I dont want to crap on the workout plan listed above since at the end of the day any plan is a good plan and the best exercise is the exercise you will actually do consistently. There are a few flaws in my eyes.
1. As pointed out before, there is quite a bit of
junk volume - meaning after a certain amount of sets per week (and day) of a single muscle group, its pointless for strengh and hypertrophy and at a certain point detrimental. So during the 20 sets of back over 5 exercises on the pull day, roughly half of those are junk and you could get the same results from 10 sets of high intensity (close to failure- low rep high weight or high rep low weight)- i.e. 3 sets of bent over rows, 3 sets of lat pulldowns, 4 sets of pullups. That being said, back and quads can both handle a little more volume than smaller muscles, such as chest or bis. I can cite peer reviewed if needed.

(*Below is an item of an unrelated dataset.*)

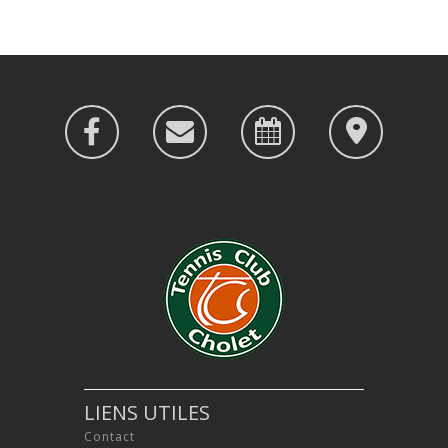
LIENS UTILES
Contact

This also (which the plan does well) means that splitting up muscle groups to twice a week is good- meaning 10 sets on monday and 10 sets on thursday is better than 25 sets on monday. Thats why PPL is better than a bro split (bro splits work for guys on steroids- excess anabolic compounds increase the number of androgen receptors, allow for a faster recovery, etc.), but for your normal ski bum, a more spread out training is better.
2. That workout plan looks great for hypertrophy- but we arent bodybuilders- were skiers. not saying dorito shaped frat boys cant ski, but the optimal body composition for a skier is going to look WAY different. Skiing has a huge focus on quads, core, and posterior chain (glutes, hams, back), with chest, arms, and shoulders having a slightly different role. More importantly, skiers are focused on STRENGTH and MIND MUSCLE CONNECTION. Gym strength is very different than functional strength, and muscle SIZE does not always equal muscle STRENGTH. Look at lots of pro athletes- their training is a lot of cleans, deadlifts, squats, free weights, kettlebells, bodyweight- functional movements. But almost all of them have one or two hypertrophy days per week to 1) keep their muscle mass up so more strength can be built and 2) keep their body balanced so they dont injur themselves. My suggestion for a skiing focused workout:
Day 1- Strength. Deadlifts, split squats/lunges, back extensions, box jumps/step ups, etc
Day 2- hypertrophy- Pump up your chest and arms.
Day 3- Strength. Squats and Hip thrusts, then a lot of supportive exercises for your quads/hams
Day 4- Power- full body day of Cleans, tire flips, kettlebell swings, pull ups, etc
Day 5- Recovery. Do yoga, do a lot of hip exercises (monster walks, leg swings), stretch. Or incorporate this at the end of the other 4 days.
Do core 3x/week and run 2x/week.
Summary- Only do what you need to do. Focus on exercises that will help skiing. Explosive, functional injury prevention.